Hospital drama: reassurance, anxiety and the doctor-hero

Chapter:
(p.68) 7. Hospital drama: reassurance, anxiety and the doctor-hero
Source:
Masculinity and Popular Television
Author(s):

Rebecca Feasey

Publisher:
Edinburgh University Press
DOI:10.3366/edinburgh/9780748627974.003.0007

In the 1950s, hospital drama was home to morally principled and caring male doctors. However, recently, this image of infallible masculinity has been replaced by less exalted representations of the male. In fact, hospital dramas of today depict a number of doctors who are not only tortured and tormented in their personal and professional lives, but who are actually culpable for the deaths of their patients.

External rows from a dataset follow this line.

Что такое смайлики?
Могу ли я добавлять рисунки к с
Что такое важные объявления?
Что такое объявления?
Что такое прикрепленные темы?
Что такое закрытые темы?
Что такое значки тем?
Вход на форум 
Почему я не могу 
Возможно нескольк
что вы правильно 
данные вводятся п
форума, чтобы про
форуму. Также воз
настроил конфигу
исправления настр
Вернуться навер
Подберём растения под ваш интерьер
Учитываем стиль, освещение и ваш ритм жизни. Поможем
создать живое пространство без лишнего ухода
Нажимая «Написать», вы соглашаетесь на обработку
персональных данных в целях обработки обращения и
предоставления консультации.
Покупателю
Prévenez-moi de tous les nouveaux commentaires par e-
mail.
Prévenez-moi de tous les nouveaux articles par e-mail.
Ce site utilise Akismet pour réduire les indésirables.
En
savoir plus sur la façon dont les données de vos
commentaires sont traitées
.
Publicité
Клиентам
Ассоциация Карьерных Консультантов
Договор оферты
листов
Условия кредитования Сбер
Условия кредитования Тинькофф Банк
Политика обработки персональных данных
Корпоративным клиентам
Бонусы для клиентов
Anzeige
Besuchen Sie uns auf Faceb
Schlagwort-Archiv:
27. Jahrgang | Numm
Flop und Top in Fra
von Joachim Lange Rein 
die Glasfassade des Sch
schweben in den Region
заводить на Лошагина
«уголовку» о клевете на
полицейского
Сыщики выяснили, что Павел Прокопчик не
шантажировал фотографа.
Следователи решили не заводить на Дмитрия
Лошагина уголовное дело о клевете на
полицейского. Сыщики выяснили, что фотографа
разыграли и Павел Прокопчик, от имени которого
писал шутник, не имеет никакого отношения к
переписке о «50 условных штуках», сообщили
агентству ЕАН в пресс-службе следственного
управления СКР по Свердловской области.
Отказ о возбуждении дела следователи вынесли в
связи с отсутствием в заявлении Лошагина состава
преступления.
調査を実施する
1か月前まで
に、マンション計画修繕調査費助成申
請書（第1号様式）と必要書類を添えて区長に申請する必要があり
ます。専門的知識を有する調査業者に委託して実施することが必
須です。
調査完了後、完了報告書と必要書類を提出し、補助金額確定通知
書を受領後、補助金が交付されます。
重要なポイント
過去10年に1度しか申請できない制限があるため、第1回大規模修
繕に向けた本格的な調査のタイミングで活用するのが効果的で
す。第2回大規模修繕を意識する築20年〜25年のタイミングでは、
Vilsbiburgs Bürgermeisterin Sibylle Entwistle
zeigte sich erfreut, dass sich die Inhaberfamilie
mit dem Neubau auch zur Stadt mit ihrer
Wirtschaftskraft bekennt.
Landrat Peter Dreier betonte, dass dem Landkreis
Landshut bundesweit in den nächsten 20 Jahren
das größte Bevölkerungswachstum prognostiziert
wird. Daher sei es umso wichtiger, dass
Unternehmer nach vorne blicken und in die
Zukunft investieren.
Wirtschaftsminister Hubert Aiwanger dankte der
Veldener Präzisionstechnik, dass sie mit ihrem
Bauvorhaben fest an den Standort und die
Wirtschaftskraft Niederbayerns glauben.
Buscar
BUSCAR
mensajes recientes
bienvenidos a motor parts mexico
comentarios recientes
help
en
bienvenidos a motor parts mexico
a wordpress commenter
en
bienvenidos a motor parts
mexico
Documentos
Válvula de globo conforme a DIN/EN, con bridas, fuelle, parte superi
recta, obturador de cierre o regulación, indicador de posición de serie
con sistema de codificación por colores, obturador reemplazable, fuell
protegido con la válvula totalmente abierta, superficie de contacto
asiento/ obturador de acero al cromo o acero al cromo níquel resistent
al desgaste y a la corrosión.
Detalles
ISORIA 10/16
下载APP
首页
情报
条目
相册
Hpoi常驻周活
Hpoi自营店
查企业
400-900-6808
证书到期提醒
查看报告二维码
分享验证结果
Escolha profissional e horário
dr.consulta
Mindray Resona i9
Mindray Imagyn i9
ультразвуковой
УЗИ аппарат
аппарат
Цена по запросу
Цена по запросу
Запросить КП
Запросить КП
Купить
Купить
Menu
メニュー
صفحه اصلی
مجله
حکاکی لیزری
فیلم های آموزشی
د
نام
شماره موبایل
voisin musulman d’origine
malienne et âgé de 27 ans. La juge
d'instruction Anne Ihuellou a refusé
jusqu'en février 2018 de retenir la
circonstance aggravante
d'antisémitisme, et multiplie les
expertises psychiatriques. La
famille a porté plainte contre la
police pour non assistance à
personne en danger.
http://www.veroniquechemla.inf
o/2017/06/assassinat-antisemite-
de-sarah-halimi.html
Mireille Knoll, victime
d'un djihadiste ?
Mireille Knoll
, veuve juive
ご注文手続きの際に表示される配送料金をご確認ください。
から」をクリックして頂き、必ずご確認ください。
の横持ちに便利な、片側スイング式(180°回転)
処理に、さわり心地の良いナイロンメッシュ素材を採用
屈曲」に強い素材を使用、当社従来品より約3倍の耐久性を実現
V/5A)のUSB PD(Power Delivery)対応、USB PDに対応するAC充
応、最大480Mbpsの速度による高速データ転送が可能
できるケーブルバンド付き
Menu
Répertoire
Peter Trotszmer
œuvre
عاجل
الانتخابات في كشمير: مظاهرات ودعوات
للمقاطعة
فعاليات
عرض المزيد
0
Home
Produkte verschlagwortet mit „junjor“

This chapter discusses the history of the feminine nurse, the female practitioner and the male doctor-hero on the small screen, from the 1950s to the present day. It introduces the image of the infallible individual doctor in Medic and Emergency-Ward 10, the paternalistic junior–senior doctor relationship in Dr. Kildare and Ben Casey, and the harassed medical team in Casualty and St. Elsewhere. The chapter then examines the tortured and tormented image of the doctor-hero in ER and House, which challenges the saintly image of the doctor-hero and the traditional images of masculinity and the male sex role in society.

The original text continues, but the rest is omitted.